Depuis, je tourne en rond. Mon ventre s'endurcit et s'emplit de tout ce liquide indésirable que je me force à boire immanquablement. Si j'étais à l'école, on dirait que je suis pathétique. En fait, c'est
juste triste. Ces villes que j'ai habitées ne sont qu'un Paris raté. Il y a cette même atmosphère d'euphorie et d'emportement, partout dans les draps, les murs, les livres, la télévision, l'entrée. Tant de choses à construire ont été détruites en plein élan. J'aimerais pouvoir parler, pouvoir dire au
revoir. Mais ça fait trop mal. Ça me fait trop mal d'avoir encore manqué d'oublier. Ces livres, ces espoirs que j'ai entassé dans la voiture en cet été il y a cinq ans, il va falloir que je les remballe, que je les trimbale d'endroit en endroit. Jusqu'à la prochaine fois où il faudra tout quitter. Loin de la souffrance, c'est malheureusement vers elle que je reviens. Ce sera un long chemin vers ce futur
incertain, vers cet espace d'énergie qui aujourd'hui m'échappe mais que j'espère agripper demain. La route reste à tracer. Et j'attends toujours un stylo indélébile.
Expériences de mort
J'ai rêvé d'un bar. L'intérieur ressemblait à un mélange entre le Kilberry et le Bougnat, une sorte de pont entre deux villes. Un endroit pour s'amuser avec des amis, pour se souvenir du passé qui dérange et pour créer un ersatz de présent. John était là. Je tenais une pinte, dans laquelle il avait
essayé de boire, mais j'avais refusé catégoriquement. Ce verre était à moi, et à moi seul. Mon seul acolyte. Une constante. Quelque chose pour m'accrocher. Quelque chose d'effervescent, qui rendait
ce rêve un peu plus enivrant.
John disait toujours que j'avais la couleur de la mort. Lors de nos virées oniriques, le bar buvait du foot et était rempli de ses habituels clients du mardi soir. On rêvait de choses intenses. Doucement, on se débarrassait de la routine avec nos beaux discours, assis à notre table insouciante. « Ça me tue », lui disais-je. J'avais des souvenirs de quelqu'un d'autre. Soudain, de la boue et de la
fumée s'engouffra à l'intérieur. On devait reprendre notre brasse contre le courant. On salua cette taverne d'imbéciles finis.

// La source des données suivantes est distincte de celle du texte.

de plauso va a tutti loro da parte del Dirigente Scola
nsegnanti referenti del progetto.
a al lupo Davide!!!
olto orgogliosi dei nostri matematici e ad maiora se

On leur expliqua qu'on était fatigués. Dehors, on s'est échoués sur le trottoir transparent, dans ce prétexte de rue sans fond. Les hommes méprisants mâchaient le bout de
leurs cigarettes, ils créaient de la lumière, du brouillard. Nous aussi, on fumait tranquillement, dans notre hilarité liquide. On avait confiance en la nuit, elle allait nous offrir une bouffée euphorisante d'air frais. On a rampé dans les allées et les petites rues sombres à la recherche d'un trésor. « C'est
bon, ça! m'écriai-je. Ça m'a l'air bon ». A l'horizon, il y avait comme un phare qui nous attirait vers la sérénité, nous aveuglant vers les franges de la ville. Je dis à John : « Je suis désolé ». Il fallait que je le laisse tomber. Je devais partir. Je lui demandai s'il allait essayer de me trouver. Il resta pantois.

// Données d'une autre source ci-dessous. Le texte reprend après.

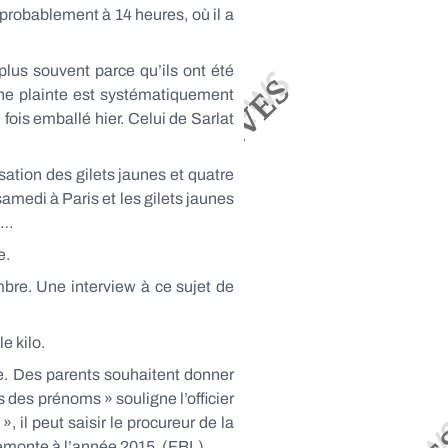
probablement à 14 heures, où il a
lus souvent parce qu’ils ont été
une plainte est systématiquement
fois emballé hier. Celui de Sarlat
ation des gilets jaunes et quatre
amedi à Paris et les gilets jaunes
t…
e.
bre. Une interview à ce sujet de
e kilo.
ite. Des parents souhaitent donner
 des prénoms » souligne l’officier
 », il peut saisir le procureur de la
 remonte à l’année 2015. (FBL)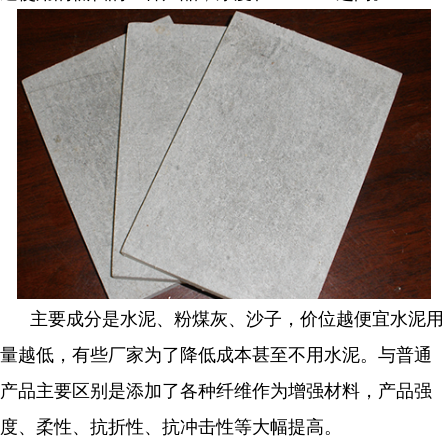
主要成分是水泥、粉煤灰、沙子，价位越便宜水泥用
量越低，有些厂家为了降低成本甚至不用水泥。与普通
产品主要区别是添加了各种纤维作为增强材料，产品强
度、柔性、抗折性、抗冲击性等大幅提高。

Je plongeai dans les eaux inintelligibles, où je me suis noyé.
Je devins le géographe de lieux que je n'ai jamais foulés. Je devins le cartographe des territoires marins mais je ne me nourrissais que de béton. Je vénérais l'odeur de café des jours d'été brisés et je trébuchai au bord de la faille californienne. Je tombai dans le piège de la sur-interprétation. Mes yeux saignèrent, et derrière ce tissu cramoisi, je pus voir mon paysage intérieur: un agglomérat de
viande tectonique, une merde qui ne part pas à la chasse d'eau. J'étais amoureux au point que mes synapses explosèrent, et j'en oubliai l'existence du soleil. Au milieu de ce mélodrame, ma cage thoracique rompit. J'appelai celle que j'avais aimé de l'autre côté de la rue et j'entendis l'écho de ce
quelqu'un d'autre. Elle s'amusait. Et moi, je parlais, je parlais, je parlais, et je me retrouvai encore aux bordures de la ville. Putain, que l'eau était froide. John disait toujours que j'avais la couleur dela mort.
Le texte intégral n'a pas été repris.